日本がおかしい。そう感じている人が多いのではないだろうか?
福島での原発事故以来、様々な事が不安定になっている。


デモが始まっている。
人が政治に声を上げている姿をはじめてみる人も多いのではないだろうか?
更にフジテレビの問題や、なでしこジャパンの問題など、数多くの"問題"が一挙に噴出している。


実は、この様な問題は突然表れたものではない。
徐々に溜まってきたストレスのマグマがこうした動きとして一挙に吹き出ているのだ。
今後、更に様々な問題が噴出し、色々なところで不安定さが増していく事になるだろう。
しかし、私は思うのだ。
本当に問題を認識しているのか?と。


というのも、メディアに出てくる有識者の声はいつも議論とは少しズレたところを論点として挙げている。
また、デモに参加している人々も何故デモに参加しているのかという動機があまり感じられない。
騒いでいるから騒ぐ。
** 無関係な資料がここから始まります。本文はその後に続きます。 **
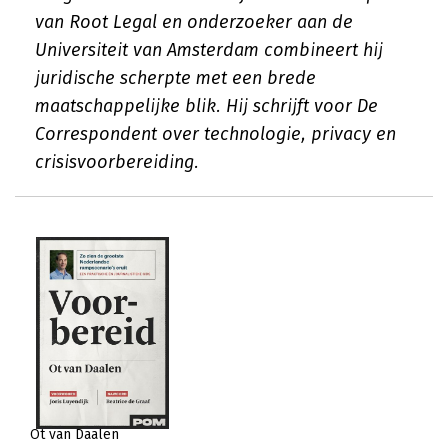
van Root Legal en onderzoeker aan de
Universiteit van Amsterdam combineert hij
juridische scherpte met een brede
maatschappelijke blik. Hij schrijft voor De
Correspondent over technologie, privacy en
crisisvoorbereiding.
Ot van Daalen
それでは何も変化は無い。


私は、日本人は極めて敬虔深く、心のそこには宗教心があるといつも考えている。
今回のたくさんの問題は、私からするとどうも今までの日本人にしては性急過ぎると思っている。
これは、不況の影響で多くの人たちに余裕がなくなってきて、その不満の噴出場所を多くの人が探しているというのが、最も理解し易く一般的で、かつ説得力のあるものだろう。
私もこの意見には大部分で賛成である。


だが、どうも、これだけが理由ではないような気がする。
もう少し精神的な部分で日本人はストレスを抱えているような気がするのだ。
私は、これは何か文献があるとかではないが、放射能によって日本が「穢れ」たからという発想を少し持ち出してみようと思う。
日本人は非常に「穢れ」を嫌う。忌み嫌う。
穢れにとりつかれたモノは、「禊」が必要である。
基本的に日本人の人やモノの評価は、この「穢れ」と「禊」で大体説明がつく。


実は、福島の原発事故という「穢れ」に対して、誰一人「禊」を行っていないのである。
何か問題が発生した時に、我々は「責任を取ってやめろ!」とよく叫ぶ。
これは、実は「穢れ」に対して、誰か御上に対して「禊」を行え!と言っているに他ならない。
極めて宗教的な文化が我々の精神世界には内在しているのである。
翻って、今回の福島原発事故は誰も「禊」を行っていないが故に、日本から「穢れ」を払えないでいる。
あの時、最も簡単な「禊」は間違いなく、東電を倒産させる事であった。
しかし、それが出来ずにズルズル来てしまったがために、誰も「禊」が行えない不安定な状況になっているのである。


その不安定さゆえに、日本人全体がストレスフルな状態になっているのではないだろうか?